The thistle mistletoe formula is a pagan Norse Runic formula, involving several rhyming words ending in -istill (typically at least þistill and mistill; thistle and mistletoe). The formula is attested in around 15 variants from the Viking age.

Attestations

Ledberg stone (Ög 181)
The Swedish Ledberg stone from Östergötland contains the formula.
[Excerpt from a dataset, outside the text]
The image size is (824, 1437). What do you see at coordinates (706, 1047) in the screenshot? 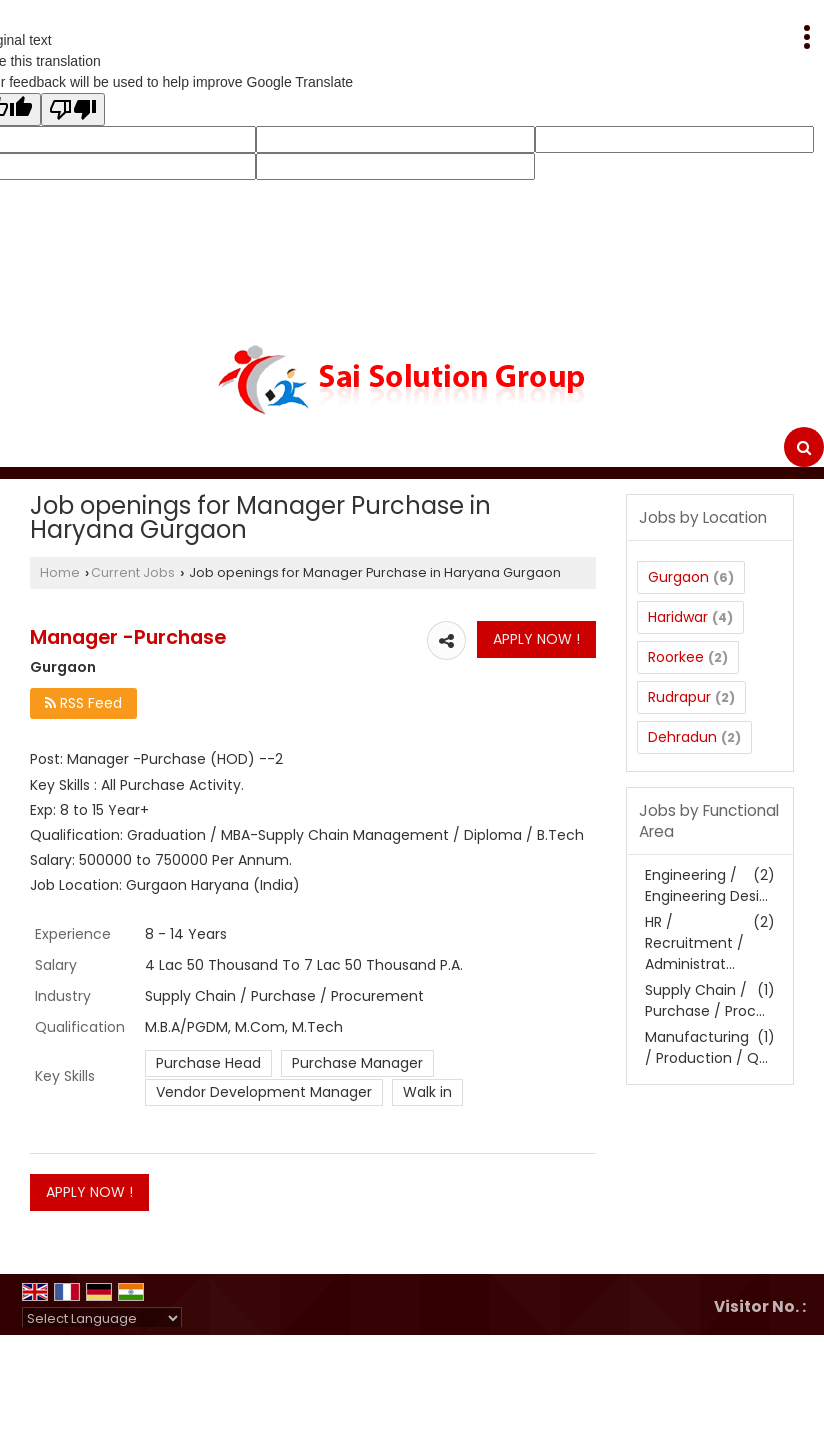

Following a standard memorial inscription, we read
ᚦᛘᚴ ᛬ ᛁᛁᛁ ᛬ ᛋᛋᛋ ᛬ ᛏᛏᛏ ᛬ ᛁᛁᛁ ᛬ ᛚᛚᛚ ᛬
þmk : iii : sss : ttt : iii : lll :

which when resolved becomes, in normalized Old Icelandic spelling:

þistill, mistill, kistill

in English:
"thistle, mistletoe, casket."

Gørlev stone (DR 239)
Likewise, the Danish Gørlev stone contains the exact same formula, along with a younger futhark rune-row.

Saga of Bósi
The formula reaches its climax in a riddle in the legendary Icelandic Saga of Bósi and Herraud, where it reads (from manuscript AM. 586 4:0, transliterated into the Latin alphabet):
r.o.þ.k.m.u. iiiiii. ssssss. tttttt. iiiiii. llllll

resolved and normalized, we get
ristill, eistill, þistill, kistill, mistill, vistill

in English:
"plowshare, testicle, thistle, box/casket, mistletoe." The meaning of the final word, uistil (vistill), is unclear.